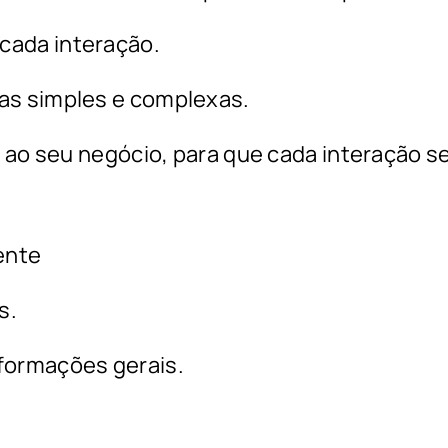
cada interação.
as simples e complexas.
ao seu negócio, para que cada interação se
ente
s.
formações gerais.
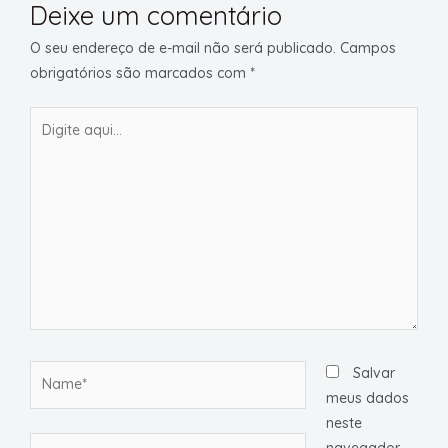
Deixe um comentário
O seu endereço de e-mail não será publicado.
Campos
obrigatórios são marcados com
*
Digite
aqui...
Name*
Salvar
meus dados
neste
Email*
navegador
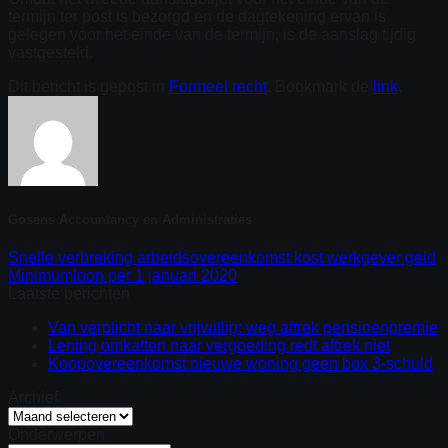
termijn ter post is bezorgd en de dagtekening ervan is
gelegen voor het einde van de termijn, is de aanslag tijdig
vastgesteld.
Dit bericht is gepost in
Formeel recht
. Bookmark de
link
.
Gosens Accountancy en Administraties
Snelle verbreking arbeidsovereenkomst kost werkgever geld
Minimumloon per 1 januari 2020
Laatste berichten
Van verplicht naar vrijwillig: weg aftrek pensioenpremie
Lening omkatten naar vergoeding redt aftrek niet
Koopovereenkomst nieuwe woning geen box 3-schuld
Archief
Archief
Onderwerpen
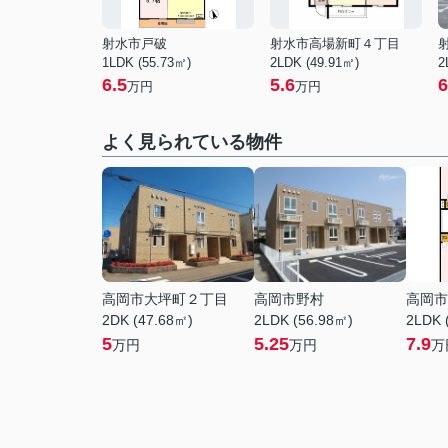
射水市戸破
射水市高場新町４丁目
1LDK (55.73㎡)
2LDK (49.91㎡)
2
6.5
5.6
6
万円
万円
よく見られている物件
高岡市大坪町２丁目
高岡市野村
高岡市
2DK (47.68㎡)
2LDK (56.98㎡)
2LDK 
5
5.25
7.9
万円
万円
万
...
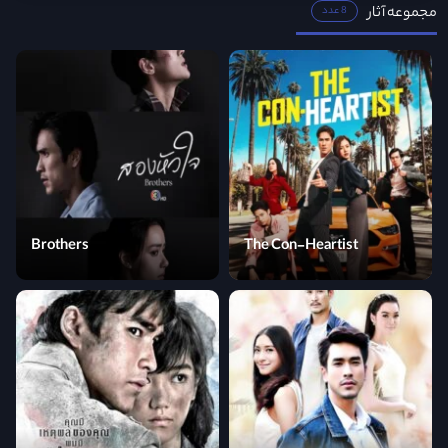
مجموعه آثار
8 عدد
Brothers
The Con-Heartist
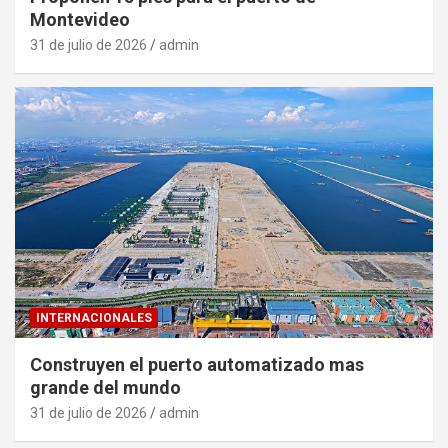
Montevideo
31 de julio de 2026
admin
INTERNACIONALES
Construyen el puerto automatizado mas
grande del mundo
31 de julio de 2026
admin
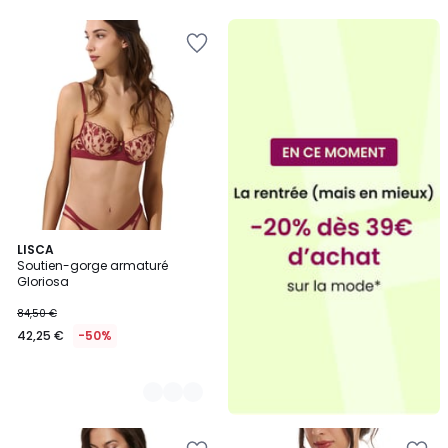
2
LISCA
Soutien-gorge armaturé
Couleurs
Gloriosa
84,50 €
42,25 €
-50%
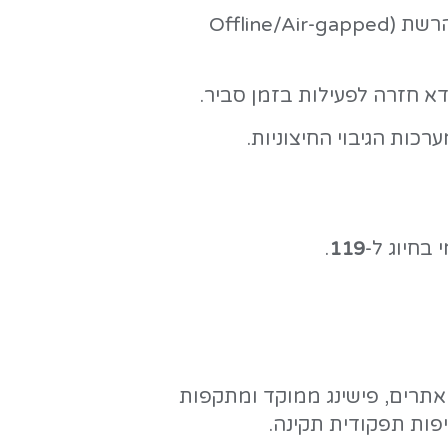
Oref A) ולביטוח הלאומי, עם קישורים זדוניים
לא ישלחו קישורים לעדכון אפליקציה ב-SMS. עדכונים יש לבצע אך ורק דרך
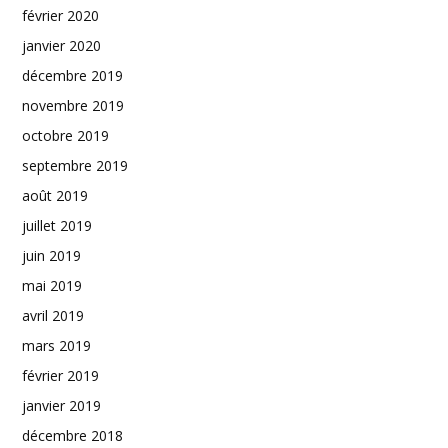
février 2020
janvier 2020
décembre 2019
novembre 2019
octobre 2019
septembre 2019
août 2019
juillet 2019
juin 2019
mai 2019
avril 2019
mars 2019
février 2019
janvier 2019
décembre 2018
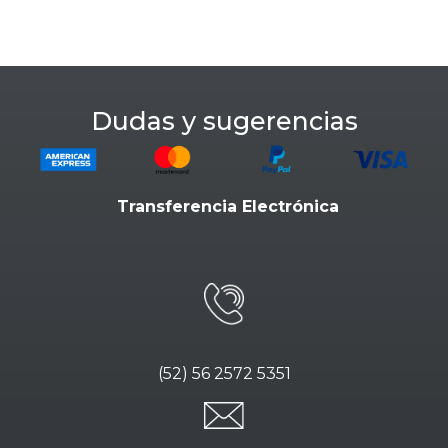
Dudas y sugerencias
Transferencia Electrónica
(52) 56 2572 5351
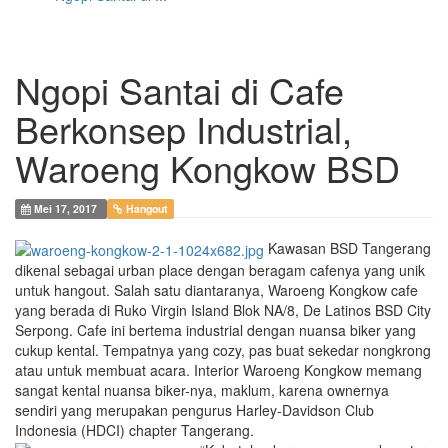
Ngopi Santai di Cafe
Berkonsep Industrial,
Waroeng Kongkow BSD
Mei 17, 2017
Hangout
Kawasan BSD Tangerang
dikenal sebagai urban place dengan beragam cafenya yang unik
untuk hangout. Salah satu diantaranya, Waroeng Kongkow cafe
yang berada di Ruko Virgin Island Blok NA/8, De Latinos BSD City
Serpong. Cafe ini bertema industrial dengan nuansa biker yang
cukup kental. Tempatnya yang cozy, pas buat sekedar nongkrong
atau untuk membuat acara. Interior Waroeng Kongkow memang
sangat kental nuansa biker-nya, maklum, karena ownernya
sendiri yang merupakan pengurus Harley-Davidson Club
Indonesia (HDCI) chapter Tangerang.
==
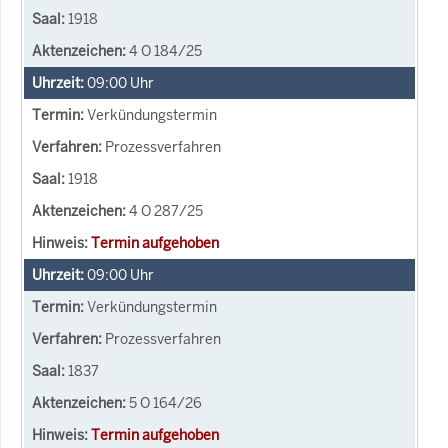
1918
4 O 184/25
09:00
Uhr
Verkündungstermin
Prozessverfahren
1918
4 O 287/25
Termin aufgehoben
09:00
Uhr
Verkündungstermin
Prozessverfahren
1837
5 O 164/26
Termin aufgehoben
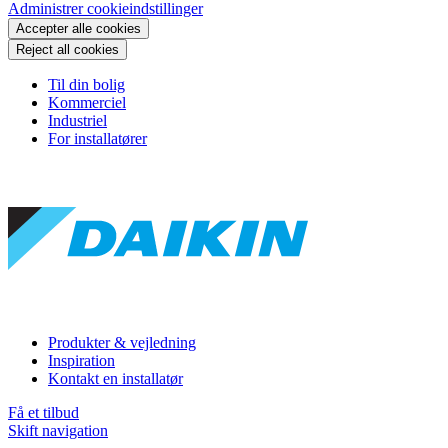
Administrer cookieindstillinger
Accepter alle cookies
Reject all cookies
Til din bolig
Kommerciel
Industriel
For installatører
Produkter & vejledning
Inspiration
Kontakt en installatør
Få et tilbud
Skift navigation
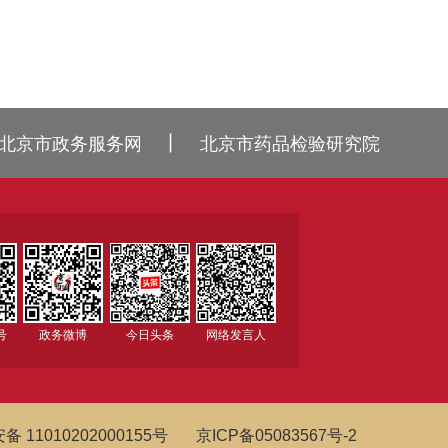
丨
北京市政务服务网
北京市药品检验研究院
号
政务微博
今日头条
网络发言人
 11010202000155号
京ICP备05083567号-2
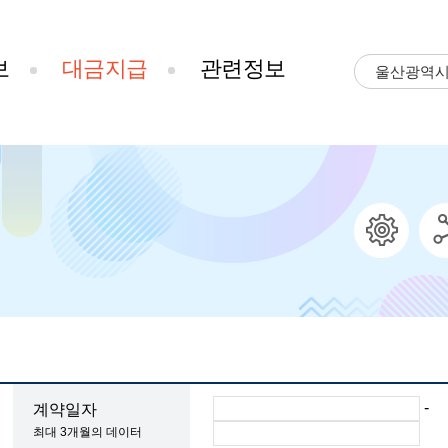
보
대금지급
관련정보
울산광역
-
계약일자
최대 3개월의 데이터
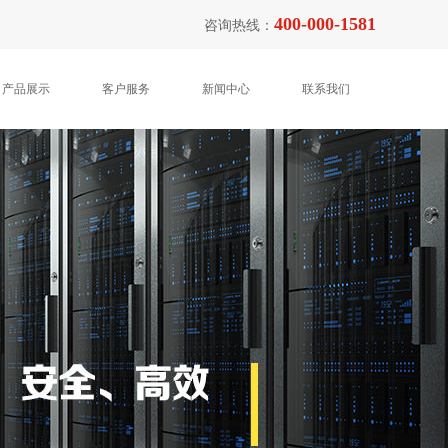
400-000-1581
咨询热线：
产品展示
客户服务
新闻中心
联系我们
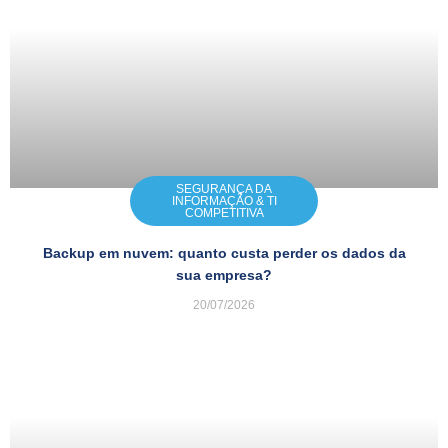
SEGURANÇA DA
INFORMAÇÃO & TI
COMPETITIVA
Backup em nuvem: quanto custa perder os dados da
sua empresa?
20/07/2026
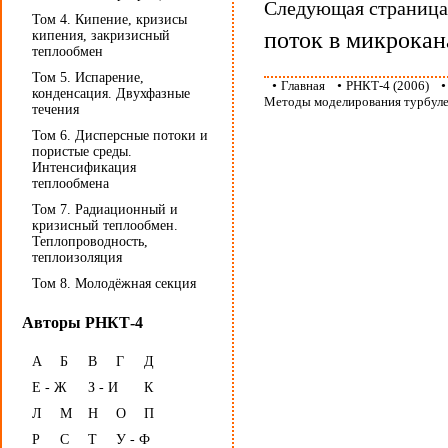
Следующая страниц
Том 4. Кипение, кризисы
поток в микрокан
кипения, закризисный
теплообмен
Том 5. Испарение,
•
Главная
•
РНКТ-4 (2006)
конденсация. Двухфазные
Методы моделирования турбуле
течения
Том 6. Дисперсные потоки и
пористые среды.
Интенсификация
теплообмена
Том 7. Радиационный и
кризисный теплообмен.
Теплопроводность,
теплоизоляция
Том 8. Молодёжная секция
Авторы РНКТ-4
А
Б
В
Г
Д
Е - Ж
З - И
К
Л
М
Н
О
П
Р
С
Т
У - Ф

● EXERCISE DESCRIPTION:
Go through the listing above line by line and say how many lines hold the word "nuansa". Reply with that number only.

● SOLUTION TO THE PROBLEM:
2